Search the lines of the records for the word "Collection", and copy every line that has it.

-------- GIVEN ENTRIES

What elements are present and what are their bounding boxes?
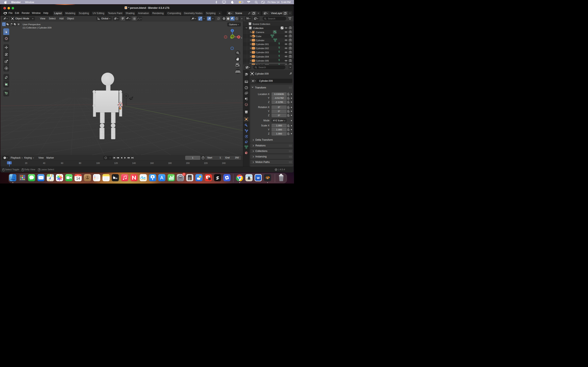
svg-text:tv: tv [115,177,118,179]
svg-text:Collection: Collection [253,27,264,29]
svg-text:X: X [238,36,239,38]
svg-text:Cylinder.005: Cylinder.005 [256,59,269,62]
svg-text:Cube: Cube [256,35,261,38]
svg-text:Cylinder: Cylinder [256,39,264,42]
svg-text:Cylinder.003: Cylinder.003 [256,51,269,54]
svg-text:Z: Z [232,29,233,32]
svg-text:Camera: Camera [256,31,264,33]
svg-text:Cylinder.001: Cylinder.001 [256,43,269,45]
svg-text:Cylinder.004: Cylinder.004 [256,55,269,58]
svg-text:NOV: NOV [77,175,80,176]
svg-text:14: 14 [76,176,80,180]
svg-text:W: W [257,176,260,180]
svg-text:Scene Collection: Scene Collection [252,23,270,25]
svg-text:Cylinder.002: Cylinder.002 [256,47,269,50]
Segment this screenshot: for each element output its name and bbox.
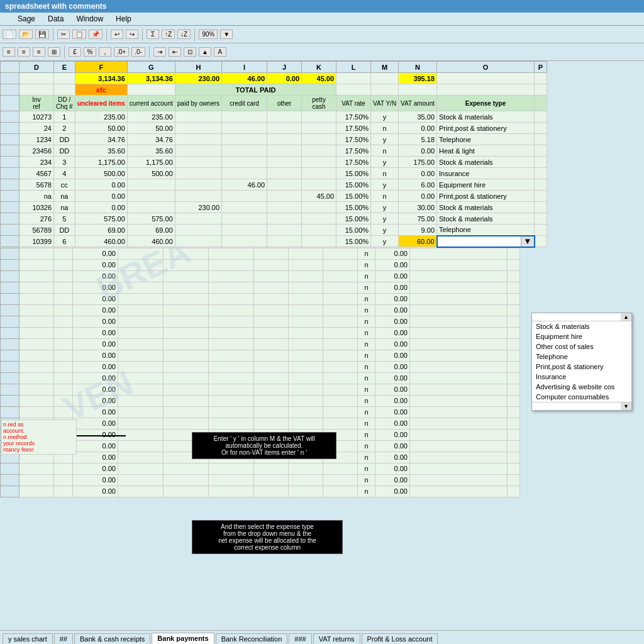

----------------

▶ **TASK RESPONSE**
svg-text:Collection: Collection [253,27,264,29]
svg-text:Scene Collection: Scene Collection [252,23,270,25]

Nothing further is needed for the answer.